▶ Dataset
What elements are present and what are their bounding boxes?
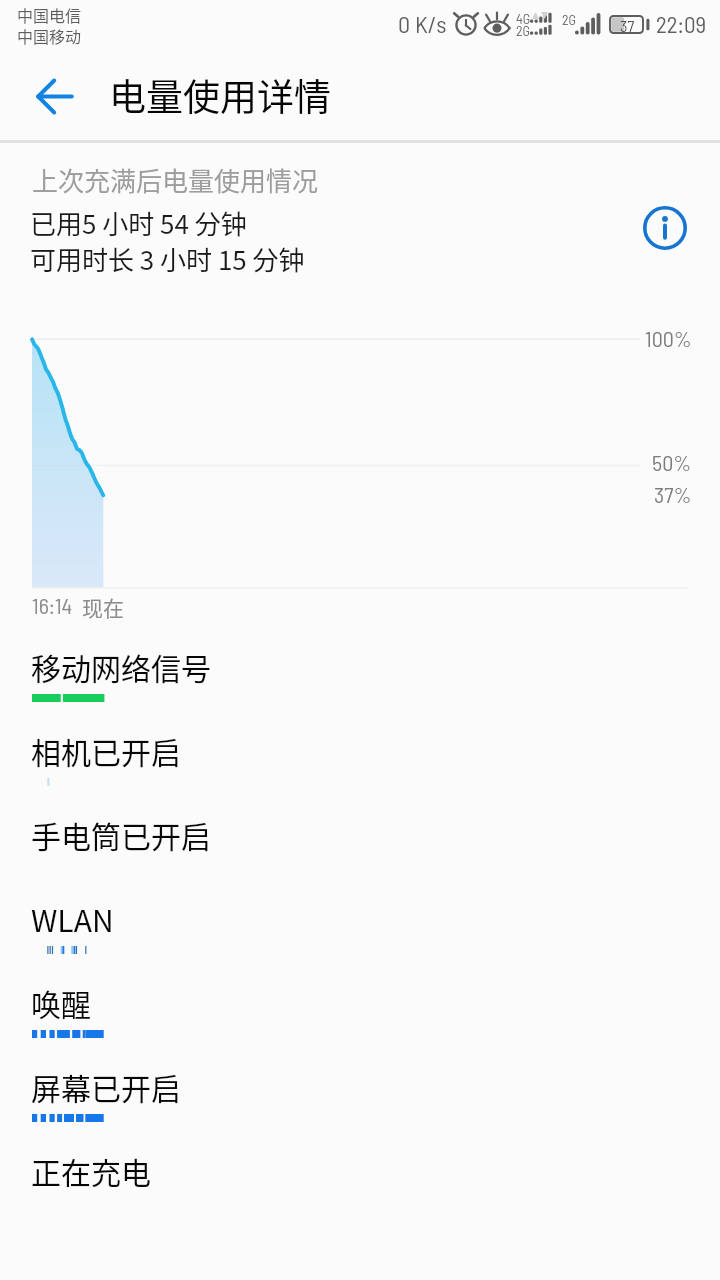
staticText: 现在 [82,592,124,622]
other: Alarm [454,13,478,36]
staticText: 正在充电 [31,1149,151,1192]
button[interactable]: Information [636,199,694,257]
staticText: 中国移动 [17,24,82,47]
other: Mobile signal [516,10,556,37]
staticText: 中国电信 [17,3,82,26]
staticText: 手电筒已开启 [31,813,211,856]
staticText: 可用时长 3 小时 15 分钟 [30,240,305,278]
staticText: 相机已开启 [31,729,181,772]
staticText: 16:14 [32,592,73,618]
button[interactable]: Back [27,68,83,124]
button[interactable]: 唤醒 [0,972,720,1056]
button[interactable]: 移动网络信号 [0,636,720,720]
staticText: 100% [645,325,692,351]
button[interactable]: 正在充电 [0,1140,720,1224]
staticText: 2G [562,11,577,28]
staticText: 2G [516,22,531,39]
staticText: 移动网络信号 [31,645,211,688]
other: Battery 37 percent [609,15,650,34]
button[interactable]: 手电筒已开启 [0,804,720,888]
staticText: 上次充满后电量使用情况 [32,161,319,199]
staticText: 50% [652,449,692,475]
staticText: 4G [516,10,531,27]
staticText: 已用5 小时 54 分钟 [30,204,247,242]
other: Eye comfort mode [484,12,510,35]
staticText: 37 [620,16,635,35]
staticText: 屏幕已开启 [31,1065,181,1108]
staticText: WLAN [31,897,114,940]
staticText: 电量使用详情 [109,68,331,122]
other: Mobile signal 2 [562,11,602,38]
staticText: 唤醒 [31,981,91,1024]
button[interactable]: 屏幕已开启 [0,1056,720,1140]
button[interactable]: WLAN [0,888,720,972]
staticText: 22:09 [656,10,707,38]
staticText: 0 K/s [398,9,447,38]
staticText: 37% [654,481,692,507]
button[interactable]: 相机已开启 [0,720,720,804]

▶ Assignment
Only the pictures are to be left out; print everything else in the listing exactly.

▶ Exercise response
What elements are present and what are their bounding boxes?
staticText: 现在 [82,592,124,622]
other: Alarm [454,13,478,36]
staticText: 正在充电 [31,1149,151,1192]
button[interactable]: Information [636,199,694,257]
staticText: 中国移动 [17,24,82,47]
other: Mobile signal [516,10,556,37]
staticText: 中国电信 [17,3,82,26]
staticText: 手电筒已开启 [31,813,211,856]
staticText: 可用时长 3 小时 15 分钟 [30,240,305,278]
staticText: 相机已开启 [31,729,181,772]
staticText: 16:14 [32,592,73,618]
button[interactable]: Back [27,68,83,124]
button[interactable]: 唤醒 [0,972,720,1056]
button[interactable]: 移动网络信号 [0,636,720,720]
staticText: 100% [645,325,692,351]
button[interactable]: 正在充电 [0,1140,720,1224]
staticText: 2G [562,11,577,28]
staticText: 2G [516,22,531,39]
staticText: 移动网络信号 [31,645,211,688]
other: Battery 37 percent [609,15,650,34]
button[interactable]: 手电筒已开启 [0,804,720,888]
staticText: 上次充满后电量使用情况 [32,161,319,199]
staticText: 50% [652,449,692,475]
staticText: 4G [516,10,531,27]
staticText: 已用5 小时 54 分钟 [30,204,247,242]
other: Eye comfort mode [484,12,510,35]
staticText: 37 [620,16,635,35]
staticText: 屏幕已开启 [31,1065,181,1108]
staticText: WLAN [31,897,114,940]
staticText: 电量使用详情 [109,68,331,122]
other: Mobile signal 2 [562,11,602,38]
staticText: 唤醒 [31,981,91,1024]
button[interactable]: 屏幕已开启 [0,1056,720,1140]
button[interactable]: WLAN [0,888,720,972]
staticText: 22:09 [656,10,707,38]
staticText: 0 K/s [398,9,447,38]
staticText: 37% [654,481,692,507]
button[interactable]: 相机已开启 [0,720,720,804]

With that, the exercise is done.